### [TASK]
Every line of the data is to be reproduced exactly.

### [ENTRIES PROVIDED]
----------------------------------------
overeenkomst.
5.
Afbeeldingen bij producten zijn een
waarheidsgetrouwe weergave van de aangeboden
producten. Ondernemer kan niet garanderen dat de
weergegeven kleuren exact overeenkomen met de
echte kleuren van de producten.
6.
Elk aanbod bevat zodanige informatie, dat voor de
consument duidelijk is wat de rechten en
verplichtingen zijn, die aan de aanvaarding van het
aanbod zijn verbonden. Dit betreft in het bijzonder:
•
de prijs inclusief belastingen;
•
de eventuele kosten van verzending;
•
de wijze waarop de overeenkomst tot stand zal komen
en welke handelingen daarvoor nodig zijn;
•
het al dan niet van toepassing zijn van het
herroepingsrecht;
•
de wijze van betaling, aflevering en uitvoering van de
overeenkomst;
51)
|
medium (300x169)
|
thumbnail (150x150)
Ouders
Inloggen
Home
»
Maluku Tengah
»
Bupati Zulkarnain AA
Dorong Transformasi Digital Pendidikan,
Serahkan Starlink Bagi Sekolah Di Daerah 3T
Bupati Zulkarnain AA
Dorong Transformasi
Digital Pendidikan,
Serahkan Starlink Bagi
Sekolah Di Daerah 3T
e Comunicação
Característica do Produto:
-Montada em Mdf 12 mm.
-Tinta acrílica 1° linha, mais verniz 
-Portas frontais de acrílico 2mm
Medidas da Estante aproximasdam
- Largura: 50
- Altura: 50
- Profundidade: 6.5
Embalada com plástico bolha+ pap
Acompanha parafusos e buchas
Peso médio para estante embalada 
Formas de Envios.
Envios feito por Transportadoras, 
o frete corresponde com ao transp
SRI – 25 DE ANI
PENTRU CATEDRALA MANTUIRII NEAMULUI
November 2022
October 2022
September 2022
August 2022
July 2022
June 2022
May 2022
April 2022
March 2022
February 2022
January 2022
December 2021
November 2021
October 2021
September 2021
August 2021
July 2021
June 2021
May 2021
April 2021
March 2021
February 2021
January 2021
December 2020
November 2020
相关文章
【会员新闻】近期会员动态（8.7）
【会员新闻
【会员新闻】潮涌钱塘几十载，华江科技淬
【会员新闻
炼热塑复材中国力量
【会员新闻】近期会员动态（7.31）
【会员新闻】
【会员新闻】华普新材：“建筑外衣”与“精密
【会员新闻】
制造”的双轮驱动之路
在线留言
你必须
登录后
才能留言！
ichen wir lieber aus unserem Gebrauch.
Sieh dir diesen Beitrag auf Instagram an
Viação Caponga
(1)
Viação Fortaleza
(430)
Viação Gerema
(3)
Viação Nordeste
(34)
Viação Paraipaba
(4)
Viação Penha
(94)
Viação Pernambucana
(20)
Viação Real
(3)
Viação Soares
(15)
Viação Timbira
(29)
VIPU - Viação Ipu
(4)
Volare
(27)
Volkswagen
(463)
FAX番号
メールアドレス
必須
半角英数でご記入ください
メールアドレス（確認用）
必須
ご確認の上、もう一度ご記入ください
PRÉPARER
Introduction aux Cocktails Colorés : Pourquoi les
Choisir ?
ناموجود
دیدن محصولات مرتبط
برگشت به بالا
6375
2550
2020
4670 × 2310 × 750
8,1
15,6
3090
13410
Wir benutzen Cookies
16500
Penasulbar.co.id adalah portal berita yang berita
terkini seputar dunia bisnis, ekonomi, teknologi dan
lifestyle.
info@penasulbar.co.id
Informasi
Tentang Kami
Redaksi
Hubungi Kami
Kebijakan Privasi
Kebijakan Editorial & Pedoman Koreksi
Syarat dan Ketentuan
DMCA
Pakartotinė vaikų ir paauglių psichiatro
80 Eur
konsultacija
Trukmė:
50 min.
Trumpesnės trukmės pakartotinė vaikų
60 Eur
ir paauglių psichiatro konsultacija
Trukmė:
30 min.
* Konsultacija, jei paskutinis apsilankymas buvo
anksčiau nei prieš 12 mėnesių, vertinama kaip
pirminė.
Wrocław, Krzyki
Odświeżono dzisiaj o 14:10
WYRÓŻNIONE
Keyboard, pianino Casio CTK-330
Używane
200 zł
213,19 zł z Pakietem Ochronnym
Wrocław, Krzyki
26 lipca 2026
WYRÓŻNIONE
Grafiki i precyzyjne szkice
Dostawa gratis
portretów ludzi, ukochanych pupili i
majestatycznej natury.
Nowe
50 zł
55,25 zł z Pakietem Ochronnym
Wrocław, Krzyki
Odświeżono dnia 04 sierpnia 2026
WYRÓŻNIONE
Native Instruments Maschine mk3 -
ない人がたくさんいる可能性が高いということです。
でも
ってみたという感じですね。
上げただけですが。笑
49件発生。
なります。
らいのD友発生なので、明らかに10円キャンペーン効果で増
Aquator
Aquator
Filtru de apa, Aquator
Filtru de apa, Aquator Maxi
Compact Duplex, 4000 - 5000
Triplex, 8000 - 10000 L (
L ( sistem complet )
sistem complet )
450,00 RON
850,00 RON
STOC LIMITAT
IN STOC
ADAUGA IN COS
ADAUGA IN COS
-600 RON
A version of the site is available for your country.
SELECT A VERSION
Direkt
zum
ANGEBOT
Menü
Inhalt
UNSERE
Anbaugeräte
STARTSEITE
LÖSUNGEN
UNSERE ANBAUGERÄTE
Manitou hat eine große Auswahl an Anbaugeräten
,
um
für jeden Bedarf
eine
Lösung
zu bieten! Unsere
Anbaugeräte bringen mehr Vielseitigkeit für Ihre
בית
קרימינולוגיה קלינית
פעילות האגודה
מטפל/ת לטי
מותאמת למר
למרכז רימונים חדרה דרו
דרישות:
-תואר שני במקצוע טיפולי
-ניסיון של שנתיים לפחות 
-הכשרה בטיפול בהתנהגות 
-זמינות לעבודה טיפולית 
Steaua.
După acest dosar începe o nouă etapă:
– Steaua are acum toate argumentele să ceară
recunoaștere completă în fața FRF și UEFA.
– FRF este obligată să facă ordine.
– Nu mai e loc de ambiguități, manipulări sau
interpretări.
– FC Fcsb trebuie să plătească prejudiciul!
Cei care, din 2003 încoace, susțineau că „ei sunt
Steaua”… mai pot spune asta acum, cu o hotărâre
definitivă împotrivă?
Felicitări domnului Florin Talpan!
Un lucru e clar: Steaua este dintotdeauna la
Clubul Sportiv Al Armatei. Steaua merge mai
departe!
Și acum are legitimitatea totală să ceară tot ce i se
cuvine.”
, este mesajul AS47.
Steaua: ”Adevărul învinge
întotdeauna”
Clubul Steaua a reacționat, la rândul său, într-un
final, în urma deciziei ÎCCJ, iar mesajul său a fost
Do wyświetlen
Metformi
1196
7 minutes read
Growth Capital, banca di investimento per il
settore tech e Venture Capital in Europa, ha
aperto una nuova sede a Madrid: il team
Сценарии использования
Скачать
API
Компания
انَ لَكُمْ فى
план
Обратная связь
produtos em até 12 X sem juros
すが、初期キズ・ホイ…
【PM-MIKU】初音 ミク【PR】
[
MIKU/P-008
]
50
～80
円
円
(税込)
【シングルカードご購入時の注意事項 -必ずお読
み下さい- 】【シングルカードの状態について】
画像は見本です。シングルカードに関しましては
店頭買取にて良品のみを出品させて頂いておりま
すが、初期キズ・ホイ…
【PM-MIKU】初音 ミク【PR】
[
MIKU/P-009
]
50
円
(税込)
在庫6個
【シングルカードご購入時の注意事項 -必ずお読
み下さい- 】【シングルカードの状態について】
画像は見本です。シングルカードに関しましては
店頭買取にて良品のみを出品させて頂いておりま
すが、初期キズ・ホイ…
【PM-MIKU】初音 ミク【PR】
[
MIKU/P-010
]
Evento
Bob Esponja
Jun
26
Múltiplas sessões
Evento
----------------------------------------
### [ANSWER TO THE EXERCISE]
overeenkomst.
5.
Afbeeldingen bij producten zijn een
waarheidsgetrouwe weergave van de aangeboden
producten. Ondernemer kan niet garanderen dat de
weergegeven kleuren exact overeenkomen met de
echte kleuren van de producten.
6.
Elk aanbod bevat zodanige informatie, dat voor de
consument duidelijk is wat de rechten en
verplichtingen zijn, die aan de aanvaarding van het
aanbod zijn verbonden. Dit betreft in het bijzonder:
•
de prijs inclusief belastingen;
•
de eventuele kosten van verzending;
•
de wijze waarop de overeenkomst tot stand zal komen
en welke handelingen daarvoor nodig zijn;
•
het al dan niet van toepassing zijn van het
herroepingsrecht;
•
de wijze van betaling, aflevering en uitvoering van de
overeenkomst;
51)
|
medium (300x169)
|
thumbnail (150x150)
Ouders
Inloggen
Home
»
Maluku Tengah
»
Bupati Zulkarnain AA
Dorong Transformasi Digital Pendidikan,
Serahkan Starlink Bagi Sekolah Di Daerah 3T
Bupati Zulkarnain AA
Dorong Transformasi
Digital Pendidikan,
Serahkan Starlink Bagi
Sekolah Di Daerah 3T
e Comunicação
Característica do Produto:
-Montada em Mdf 12 mm.
-Tinta acrílica 1° linha, mais verniz 
-Portas frontais de acrílico 2mm
Medidas da Estante aproximasdam
- Largura: 50
- Altura: 50
- Profundidade: 6.5
Embalada com plástico bolha+ pap
Acompanha parafusos e buchas
Peso médio para estante embalada 
Formas de Envios.
Envios feito por Transportadoras, 
o frete corresponde com ao transp
SRI – 25 DE ANI
PENTRU CATEDRALA MANTUIRII NEAMULUI
November 2022
October 2022
September 2022
August 2022
July 2022
June 2022
May 2022
April 2022
March 2022
February 2022
January 2022
December 2021
November 2021
October 2021
September 2021
August 2021
July 2021
June 2021
May 2021
April 2021
March 2021
February 2021
January 2021
December 2020
November 2020
相关文章
【会员新闻】近期会员动态（8.7）
【会员新闻
【会员新闻】潮涌钱塘几十载，华江科技淬
【会员新闻
炼热塑复材中国力量
【会员新闻】近期会员动态（7.31）
【会员新闻】
【会员新闻】华普新材：“建筑外衣”与“精密
【会员新闻】
制造”的双轮驱动之路
在线留言
你必须
登录后
才能留言！
ichen wir lieber aus unserem Gebrauch.
Sieh dir diesen Beitrag auf Instagram an
Viação Caponga
(1)
Viação Fortaleza
(430)
Viação Gerema
(3)
Viação Nordeste
(34)
Viação Paraipaba
(4)
Viação Penha
(94)
Viação Pernambucana
(20)
Viação Real
(3)
Viação Soares
(15)
Viação Timbira
(29)
VIPU - Viação Ipu
(4)
Volare
(27)
Volkswagen
(463)
FAX番号
メールアドレス
必須
半角英数でご記入ください
メールアドレス（確認用）
必須
ご確認の上、もう一度ご記入ください
PRÉPARER
Introduction aux Cocktails Colorés : Pourquoi les
Choisir ?
ناموجود
دیدن محصولات مرتبط
برگشت به بالا
6375
2550
2020
4670 × 2310 × 750
8,1
15,6
3090
13410
Wir benutzen Cookies
16500
Penasulbar.co.id adalah portal berita yang berita
terkini seputar dunia bisnis, ekonomi, teknologi dan
lifestyle.
info@penasulbar.co.id
Informasi
Tentang Kami
Redaksi
Hubungi Kami
Kebijakan Privasi
Kebijakan Editorial & Pedoman Koreksi
Syarat dan Ketentuan
DMCA
Pakartotinė vaikų ir paauglių psichiatro
80 Eur
konsultacija
Trukmė:
50 min.
Trumpesnės trukmės pakartotinė vaikų
60 Eur
ir paauglių psichiatro konsultacija
Trukmė:
30 min.
* Konsultacija, jei paskutinis apsilankymas buvo
anksčiau nei prieš 12 mėnesių, vertinama kaip
pirminė.
Wrocław, Krzyki
Odświeżono dzisiaj o 14:10
WYRÓŻNIONE
Keyboard, pianino Casio CTK-330
Używane
200 zł
213,19 zł z Pakietem Ochronnym
Wrocław, Krzyki
26 lipca 2026
WYRÓŻNIONE
Grafiki i precyzyjne szkice
Dostawa gratis
portretów ludzi, ukochanych pupili i
majestatycznej natury.
Nowe
50 zł
55,25 zł z Pakietem Ochronnym
Wrocław, Krzyki
Odświeżono dnia 04 sierpnia 2026
WYRÓŻNIONE
Native Instruments Maschine mk3 -
ない人がたくさんいる可能性が高いということです。
でも
ってみたという感じですね。
上げただけですが。笑
49件発生。
なります。
らいのD友発生なので、明らかに10円キャンペーン効果で増
Aquator
Aquator
Filtru de apa, Aquator
Filtru de apa, Aquator Maxi
Compact Duplex, 4000 - 5000
Triplex, 8000 - 10000 L (
L ( sistem complet )
sistem complet )
450,00 RON
850,00 RON
STOC LIMITAT
IN STOC
ADAUGA IN COS
ADAUGA IN COS
-600 RON
A version of the site is available for your country.
SELECT A VERSION
Direkt
zum
ANGEBOT
Menü
Inhalt
UNSERE
Anbaugeräte
STARTSEITE
LÖSUNGEN
UNSERE ANBAUGERÄTE
Manitou hat eine große Auswahl an Anbaugeräten
,
um
für jeden Bedarf
eine
Lösung
zu bieten! Unsere
Anbaugeräte bringen mehr Vielseitigkeit für Ihre
בית
קרימינולוגיה קלינית
פעילות האגודה
מטפל/ת לטי
מותאמת למר
למרכז רימונים חדרה דרו
דרישות:
-תואר שני במקצוע טיפולי
-ניסיון של שנתיים לפחות 
-הכשרה בטיפול בהתנהגות 
-זמינות לעבודה טיפולית 
Steaua.
După acest dosar începe o nouă etapă:
– Steaua are acum toate argumentele să ceară
recunoaștere completă în fața FRF și UEFA.
– FRF este obligată să facă ordine.
– Nu mai e loc de ambiguități, manipulări sau
interpretări.
– FC Fcsb trebuie să plătească prejudiciul!
Cei care, din 2003 încoace, susțineau că „ei sunt
Steaua”… mai pot spune asta acum, cu o hotărâre
definitivă împotrivă?
Felicitări domnului Florin Talpan!
Un lucru e clar: Steaua este dintotdeauna la
Clubul Sportiv Al Armatei. Steaua merge mai
departe!
Și acum are legitimitatea totală să ceară tot ce i se
cuvine.”
, este mesajul AS47.
Steaua: ”Adevărul învinge
întotdeauna”
Clubul Steaua a reacționat, la rândul său, într-un
final, în urma deciziei ÎCCJ, iar mesajul său a fost
Do wyświetlen
Metformi
1196
7 minutes read
Growth Capital, banca di investimento per il
settore tech e Venture Capital in Europa, ha
aperto una nuova sede a Madrid: il team
Сценарии использования
Скачать
API
Компания
انَ لَكُمْ فى
план
Обратная связь
produtos em até 12 X sem juros
すが、初期キズ・ホイ…
【PM-MIKU】初音 ミク【PR】
[
MIKU/P-008
]
50
～80
円
円
(税込)
【シングルカードご購入時の注意事項 -必ずお読
み下さい- 】【シングルカードの状態について】
画像は見本です。シングルカードに関しましては
店頭買取にて良品のみを出品させて頂いておりま
すが、初期キズ・ホイ…
【PM-MIKU】初音 ミク【PR】
[
MIKU/P-009
]
50
円
(税込)
在庫6個
【シングルカードご購入時の注意事項 -必ずお読
み下さい- 】【シングルカードの状態について】
画像は見本です。シングルカードに関しましては
店頭買取にて良品のみを出品させて頂いておりま
すが、初期キズ・ホイ…
【PM-MIKU】初音 ミク【PR】
[
MIKU/P-010
]
Evento
Bob Esponja
Jun
26
Múltiplas sessões
Evento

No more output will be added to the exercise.